Deal Gary, but not maiden it yet so it will take some time.
This was a shoot with the hexa with wiredampers, camera GH2 on PH-AV130 with the picloc Pro, for sure the CS3 with the Radian's will better this.
The maiden will be any day now
Mario, that is one sexy beast!
Do you plan to make it available for sale in the US? What's the price for the frame? And are you using MK electronics? And what camera gimbal?
Looks like a ZeroUAV GPS on the top... guessing they are going with the Y6 FC from them.
Like josh said, this one is using the YS-X6 FC but the frame also support standard DJI and MK FC's, no MK ESC's though, they are to weak for this kind of power (33,6Kg total lift), mount is the CS3/Radian3, it's designed for lifting RED Epic camera's.
Whoa....that's 74 pounds in Fahrenheit....
Don't tell the FAA.
What is a good starting gain for the Sony 730 for pan / roll and tilt on the CS3 whit the Radian's?
It depends on many factors such as mass of the camera, balancing, etc. If we are still talking about the CX760, Id start at the defaults and move up if you see any kind of lag in the movement. With the BOSS stabilization you'll find a wide range of gains are possible. Tuning cameras without stabilization is will take a little more fine tuning.
Ok default it is, but pan is on default and slowly drifting when I hang the copter with rope's on the sealing, is this normal or must I raise the gain?
The Radians calibrate for the first 2 or 3 seconds on power up. During this time they have to be stable. If you hang the gimbal and then power up the Radians you will get movement. So.. Yes.. this is normal if you powered up the Radians while they werent perfectly still. Power up on the table/floor and then hang the gimbal.

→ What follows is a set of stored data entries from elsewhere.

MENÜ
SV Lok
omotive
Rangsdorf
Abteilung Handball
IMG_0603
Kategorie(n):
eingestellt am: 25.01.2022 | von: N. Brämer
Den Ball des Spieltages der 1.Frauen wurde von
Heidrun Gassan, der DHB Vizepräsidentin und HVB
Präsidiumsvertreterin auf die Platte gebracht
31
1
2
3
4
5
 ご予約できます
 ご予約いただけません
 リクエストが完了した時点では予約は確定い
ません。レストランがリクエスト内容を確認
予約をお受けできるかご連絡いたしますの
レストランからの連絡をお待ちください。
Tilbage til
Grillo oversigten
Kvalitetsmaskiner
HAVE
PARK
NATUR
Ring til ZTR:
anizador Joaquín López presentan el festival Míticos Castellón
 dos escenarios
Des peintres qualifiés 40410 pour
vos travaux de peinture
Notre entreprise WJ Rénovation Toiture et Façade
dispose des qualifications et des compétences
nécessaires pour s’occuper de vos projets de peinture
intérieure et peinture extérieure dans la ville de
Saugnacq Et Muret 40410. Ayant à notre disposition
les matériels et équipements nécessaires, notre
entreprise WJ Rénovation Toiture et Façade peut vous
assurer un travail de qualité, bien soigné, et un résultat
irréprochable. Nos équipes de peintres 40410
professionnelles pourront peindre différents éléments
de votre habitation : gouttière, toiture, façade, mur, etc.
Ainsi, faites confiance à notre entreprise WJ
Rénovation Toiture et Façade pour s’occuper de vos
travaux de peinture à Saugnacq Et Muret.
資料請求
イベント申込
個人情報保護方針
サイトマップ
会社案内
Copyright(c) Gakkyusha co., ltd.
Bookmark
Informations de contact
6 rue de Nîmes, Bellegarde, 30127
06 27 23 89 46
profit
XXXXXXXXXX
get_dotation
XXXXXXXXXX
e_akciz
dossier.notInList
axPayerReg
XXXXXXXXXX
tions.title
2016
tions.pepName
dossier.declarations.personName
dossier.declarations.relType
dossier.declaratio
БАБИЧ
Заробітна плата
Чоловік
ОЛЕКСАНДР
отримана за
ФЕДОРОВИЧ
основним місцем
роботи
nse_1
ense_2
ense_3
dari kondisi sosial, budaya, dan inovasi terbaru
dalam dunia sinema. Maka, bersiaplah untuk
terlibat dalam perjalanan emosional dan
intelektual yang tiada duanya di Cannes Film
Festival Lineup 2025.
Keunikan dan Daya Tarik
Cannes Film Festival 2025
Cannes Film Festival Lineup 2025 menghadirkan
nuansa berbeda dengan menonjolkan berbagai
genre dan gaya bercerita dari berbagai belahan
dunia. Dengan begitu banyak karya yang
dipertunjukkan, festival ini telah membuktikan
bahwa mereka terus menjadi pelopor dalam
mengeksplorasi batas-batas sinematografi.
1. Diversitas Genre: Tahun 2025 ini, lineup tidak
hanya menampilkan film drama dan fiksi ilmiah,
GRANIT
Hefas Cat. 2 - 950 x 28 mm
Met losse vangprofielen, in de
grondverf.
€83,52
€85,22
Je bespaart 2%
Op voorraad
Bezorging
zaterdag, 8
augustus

Thank's, didn't know that.
Maiden of the Kratos, Radian's are looking good, roll need some tuning though.
YS-X6 and radian's all on default so nothing is tuned yet.
Mario, this is Josh Kornoff from Allied Drones. We have never met, so I am surprised and highly offended that you would say something like this about another organization. Why would you say something like this?
1. The Live Wire mount works/worked very well. We no longer manufacture it for a multitude of reasons, none of which have anything to finding the "right combination" as you say. This couldn't be further from the truth.
2. We do not "copy" other peoples designs, thank you. The basic wire rope isolator has been around for a very long time here in Hollywood and can be found on practically any good hothead camera mount I have used for the past 15 years. This concept is nothing new. I apologize directly to you if you are the original inventor of this great style of isolator! They work great!
In the future, I hope you would be less quick to offer your insight into other peoples business and concentrate instead on improving your own work.